- _Provided data_:

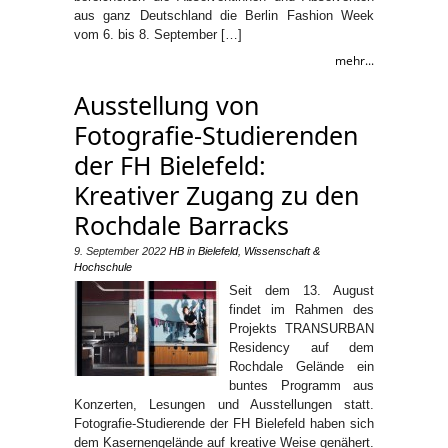
aus ganz Deutschland die Berlin Fashion Week
vom 6. bis 8. September […]
mehr...
Ausstellung von
Fotografie-Studierenden
der FH Bielefeld:
Kreativer Zugang zu den
Rochdale Barracks
9. September 2022
HB
in
Bielefeld
,
Wissenschaft &
Hochschule
Seit dem 13. August
findet im Rahmen des
Projekts TRANSURBAN
Residency auf dem
Rochdale Gelände ein
buntes Programm aus
Konzerten, Lesungen und Ausstellungen statt.
Fotografie-Studierende der FH Bielefeld haben sich
dem Kasernengelände auf kreative Weise genähert.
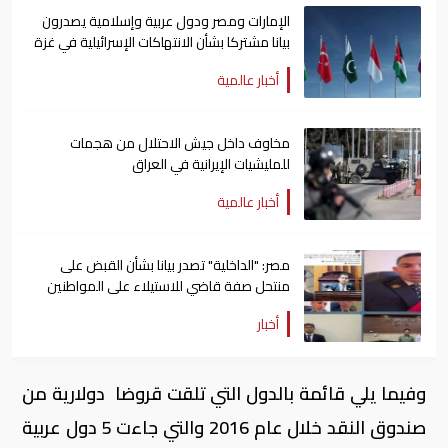
الإمارات ومصر ودول عربية وإسلامية يصدرون
بيانا مشتركا بشأن الانتهاكات الإسرائيلية في غزة
أخبار عالمية
مخاوف داخل جيش الاحتلال من هجمات
للمليشيات الإيرانية في العراق
أخبار عالمية
مصر: "الداخلية" تصدر بيانا بشأن القبض على
منتحل صفة قاضي للاستيلاء على المواطنين
أخبار
وفيما يلي قائمة بالدول التي تلقت قروضا دولارية من
صندوق النقد خلال عام 2016 والتي جاءت 5 دول عربية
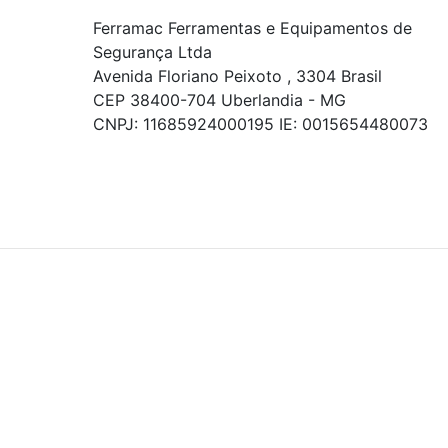
Ferramac Ferramentas e Equipamentos de
Segurança Ltda
Avenida Floriano Peixoto , 3304 Brasil
CEP 38400-704 Uberlandia - MG
CNPJ: 11685924000195 IE: 0015654480073
© COPYRIGHT 2021 - TODOS OS DIREITOS RESERVADOS.
Powered By
As ofertas, descontos, preços e condições de
pagamento apresentados são exclusivos para
compras online no site!
Em caso de divergência de
preços, prevalecerá o valor exibido no carrinho de
compras no momento da finalização. Note que tanto
os preços quanto o estoque estão sujeitos a
alterações sem aviso prévio.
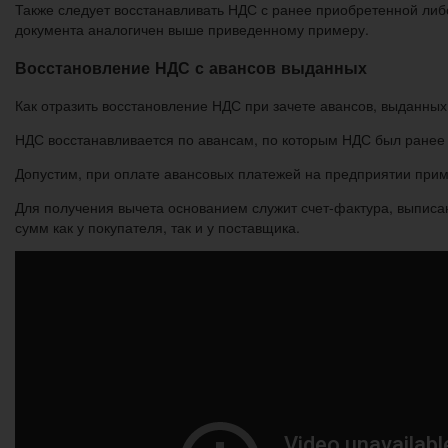
Также следует восстанавливать НДС с ранее приобретенной либ
документа аналогичен выше приведенному примеру.
Восстановление НДС с авансов выданных
Как отразить восстановление НДС при зачете авансов, выданных
НДС восстанавливается по авансам, по которым НДС был ранее 
Допустим, при оплате авансовых платежей на предприятии прим
Для получения вычета основанием служит счет-фактура, выписа
сумм как у покупателя, так и у поставщика.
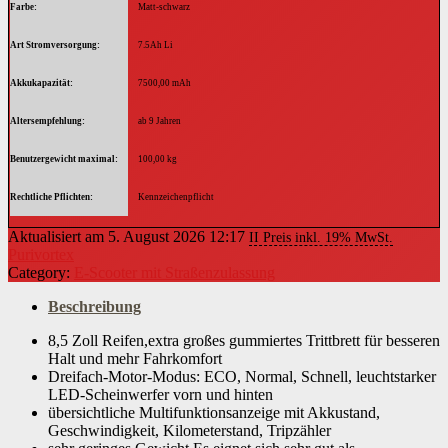
Farbe
Matt-schwarz
Art Stromversorgung
7.5Ah Li
Akkukapazität
7500,00 mAh
Altersempfehlung
ab 9 Jahren
Benutzergewicht maximal
100,00 kg
Rechtliche Pflichten
Kennzeichenpflicht
Aktualisiert am 5. August 2026 12:17
II Preis inkl. 19% MwSt.
Purivortex
Category:
E-Scooter mit Straßenzulassung
Beschreibung
8,5 Zoll Reifen,extra großes gummiertes Trittbrett für besseren
Halt und mehr Fahrkomfort
Dreifach-Motor-Modus: ECO, Normal, Schnell, leuchtstarker
LED-Scheinwerfer vorn und hinten
übersichtliche Multifunktionsanzeige mit Akkustand,
Geschwindigkeit, Kilometerstand, Tripzähler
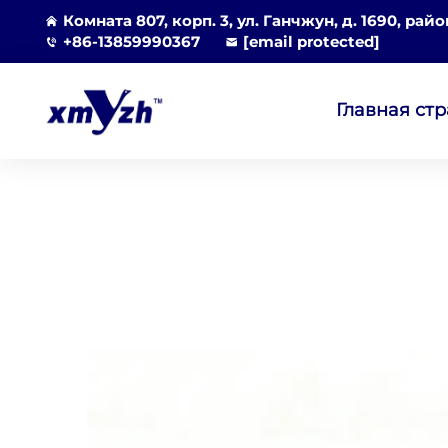
Комната 807, корп. 3, ул. Ганчжун, д. 1690, рай
+86-13859990367
[email protected]
Главная ст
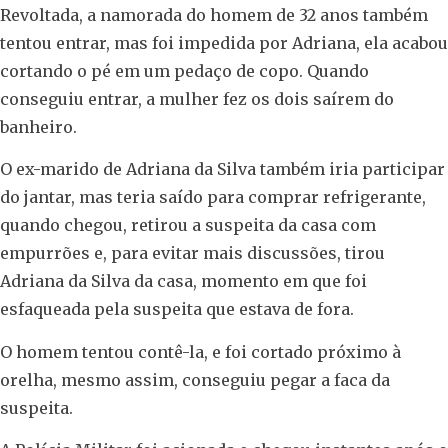
Revoltada, a namorada do homem de 32 anos também
tentou entrar, mas foi impedida por Adriana, ela acabou
cortando o pé em um pedaço de copo. Quando
conseguiu entrar, a mulher fez os dois saírem do
banheiro.
O ex-marido de Adriana da Silva também iria participar
do jantar, mas teria saído para comprar refrigerante,
quando chegou, retirou a suspeita da casa com
empurrões e, para evitar mais discussões, tirou
Adriana da Silva da casa, momento em que foi
esfaqueada pela suspeita que estava de fora.
O homem tentou contê-la, e foi cortado próximo à
orelha, mesmo assim, conseguiu pegar a faca da
suspeita.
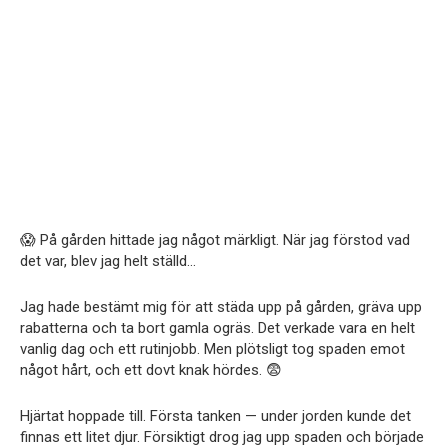
😱 På gården hittade jag något märkligt. När jag förstod vad
det var, blev jag helt ställd…
Jag hade bestämt mig för att städa upp på gården, gräva upp
rabatterna och ta bort gamla ogräs. Det verkade vara en helt
vanlig dag och ett rutinjobb. Men plötsligt tog spaden emot
något hårt, och ett dovt knak hördes. 😨
Hjärtat hoppade till. Första tanken — under jorden kunde det
finnas ett litet djur. Försiktigt drog jag upp spaden och började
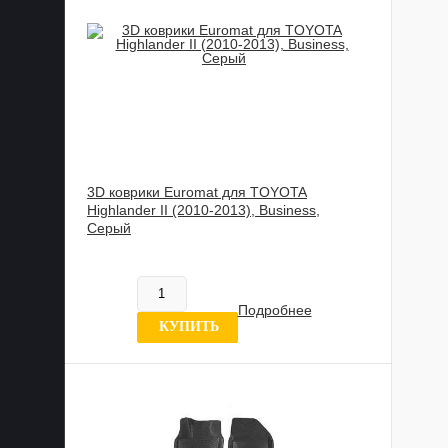
3D коврики Euromat для TOYOTA
Highlander II (2010-2013), Business,
Серый
817 837 UZS
В наличии
Подробнее
0 отзывов
КУПИТЬ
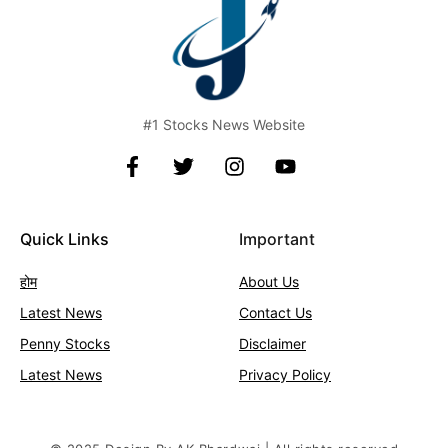
#1 Stocks News Website
Quick Links
Important
होम
About Us
Latest News
Contact
Us
Penny Stocks
Disclaimer
Latest News
Privacy Policy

- _Problem to work on_: I would like the material above returned exactly as it stands, without its pictures.

- _Answer to the exercise_:
aus ganz Deutschland die Berlin Fashion Week
vom 6. bis 8. September […]
mehr...
Ausstellung von
Fotografie-Studierenden
der FH Bielefeld:
Kreativer Zugang zu den
Rochdale Barracks
9. September 2022
HB
in
Bielefeld
,
Wissenschaft &
Hochschule
Seit dem 13. August
findet im Rahmen des
Projekts TRANSURBAN
Residency auf dem
Rochdale Gelände ein
buntes Programm aus
Konzerten, Lesungen und Ausstellungen statt.
Fotografie-Studierende der FH Bielefeld haben sich
dem Kasernengelände auf kreative Weise genähert.
الإمارات ومصر ودول عربية وإسلامية يصدرون
بيانا مشتركا بشأن الانتهاكات الإسرائيلية في غزة
أخبار عالمية
مخاوف داخل جيش الاحتلال من هجمات
للمليشيات الإيرانية في العراق
أخبار عالمية
مصر: "الداخلية" تصدر بيانا بشأن القبض على
منتحل صفة قاضي للاستيلاء على المواطنين
أخبار
وفيما يلي قائمة بالدول التي تلقت قروضا دولارية من
صندوق النقد خلال عام 2016 والتي جاءت 5 دول عربية
Ferramac Ferramentas e Equipamentos de
Segurança Ltda
Avenida Floriano Peixoto , 3304 Brasil
CEP 38400-704 Uberlandia - MG
CNPJ: 11685924000195 IE: 0015654480073
© COPYRIGHT 2021 - TODOS OS DIREITOS RESERVADOS.
Powered By
As ofertas, descontos, preços e condições de
pagamento apresentados são exclusivos para
compras online no site!
Em caso de divergência de
preços, prevalecerá o valor exibido no carrinho de
compras no momento da finalização. Note que tanto
os preços quanto o estoque estão sujeitos a
alterações sem aviso prévio.
Также следует восстанавливать НДС с ранее приобретенной либ
документа аналогичен выше приведенному примеру.
Восстановление НДС с авансов выданных
Как отразить восстановление НДС при зачете авансов, выданных
НДС восстанавливается по авансам, по которым НДС был ранее 
Допустим, при оплате авансовых платежей на предприятии прим
Для получения вычета основанием служит счет-фактура, выписа
сумм как у покупателя, так и у поставщика.
Farbe
Matt-schwarz
Art Stromversorgung
7.5Ah Li
Akkukapazität
7500,00 mAh
Altersempfehlung
ab 9 Jahren
Benutzergewicht maximal
100,00 kg
Rechtliche Pflichten
Kennzeichenpflicht
Aktualisiert am 5. August 2026 12:17
II Preis inkl. 19% MwSt.
Purivortex
Category:
E-Scooter mit Straßenzulassung
Beschreibung
8,5 Zoll Reifen,extra großes gummiertes Trittbrett für besseren
Halt und mehr Fahrkomfort
Dreifach-Motor-Modus: ECO, Normal, Schnell, leuchtstarker
LED-Scheinwerfer vorn und hinten
übersichtliche Multifunktionsanzeige mit Akkustand,
Geschwindigkeit, Kilometerstand, Tripzähler
Комната 807, корп. 3, ул. Ганчжун, д. 1690, рай
+86-13859990367
[email protected]
Главная ст
Revoltada, a namorada do homem de 32 anos também
tentou entrar, mas foi impedida por Adriana, ela acabou
cortando o pé em um pedaço de copo. Quando
conseguiu entrar, a mulher fez os dois saírem do
banheiro.
O ex-marido de Adriana da Silva também iria participar
do jantar, mas teria saído para comprar refrigerante,
quando chegou, retirou a suspeita da casa com
empurrões e, para evitar mais discussões, tirou
Adriana da Silva da casa, momento em que foi
esfaqueada pela suspeita que estava de fora.
O homem tentou contê-la, e foi cortado próximo à
orelha, mesmo assim, conseguiu pegar a faca da
suspeita.
😱 På gården hittade jag något märkligt. När jag förstod vad
det var, blev jag helt ställd…
Jag hade bestämt mig för att städa upp på gården, gräva upp
rabatterna och ta bort gamla ogräs. Det verkade vara en helt
vanlig dag och ett rutinjobb. Men plötsligt tog spaden emot
något hårt, och ett dovt knak hördes. 😨
Hjärtat hoppade till. Första tanken — under jorden kunde det
finnas ett litet djur. Försiktigt drog jag upp spaden och började
3D коврики Euromat для TOYOTA
Highlander II (2010-2013), Business,
Серый
817 837 UZS
В наличии
Подробнее
0 отзывов
КУПИТЬ
#1 Stocks News Website
Quick Links
Important
होम
About Us
Latest News
Contact
Us
Penny Stocks
Disclaimer
Latest News
Privacy Policy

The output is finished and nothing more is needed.